Research-0062 — Fork-trained saliency student on DUTS-TR¶
| Field | Value |
|---|---|
| Date | 2026-05-03 |
| Status | Implemented — saliency_student_v1 shipped |
| Tags | dnn, tiny-ai, mobilesal, saliency, training, license, fork-local |
Companion to ADR-0286. Records the alternatives walked, the dataset-license analysis, the architecture decisions, and the training-recipe rationale behind the from-scratch saliency student that replaces the smoke-only mobilesal_placeholder_v0 checkpoint.
Background¶
ADR-0257 and Research-0053 (2026-05-03) documented the three blockers that ruled out the FastDVDnet-style real-weights swap for MobileSal: (a) upstream yuhuan-wu/MobileSal is CC BY-NC-SA 4.0 (incompatible with the fork's BSD-3-Clause-Plus-Patent), (b) checkpoints are distributed via Google Drive viewer URLs only, and (c) the network is RGB-D while the C contract is RGB-only. The recommended replacement path was to swap to U-2-Net u2netp (Apache-2.0). When that path was investigated in detail it inherited the same Google-Drive distribution problem and its 4.7 MB checkpoint dwarfs every other model under model/tiny/.
This digest records the fallback path that was feasible: train a small saliency student from scratch on a permissively-distributed public corpus.

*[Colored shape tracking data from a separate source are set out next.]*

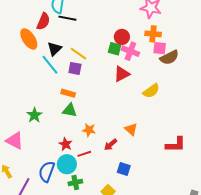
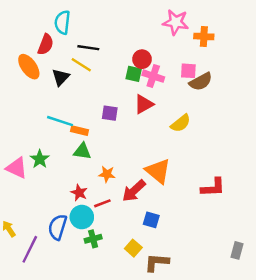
black line: (67, 18) -> (88, 48), moved
orange cross: (153, 34) -> (204, 36), moved
yellow line: (78, 54) -> (81, 65), moved
cyan line: (50, 65) -> (60, 121), moved, turned -30
purple square: (75, 68) -> (110, 113), moved
orange triangle: (131, 129) -> (158, 171), size x1.6
pink triangle: (15, 141) -> (17, 168), moved
red arrow: (111, 145) -> (134, 191), size x1.5

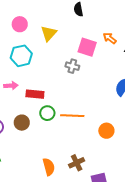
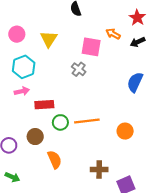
gray cross: (72, 66) -> (79, 69), turned 32
pink arrow: (11, 86) -> (22, 91), moved
brown cross: (77, 163) -> (99, 170), turned 35
orange semicircle: (49, 167) -> (55, 160), moved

The resulting weights are wholly fork-owned, ship under BSD-3-Clause-Plus-Patent, and lock down a substantively content-dependent saliency_mean signal for the first time on this fork.
Dataset survey¶
The fork needs a saliency-segmentation dataset with (a) a clearly documented research-distribution licence (no clickwrap), (b) a stable HTTP URL the export script can pin, and (c) enough scale to train a small student to a useful operating point in a single GPU-hour.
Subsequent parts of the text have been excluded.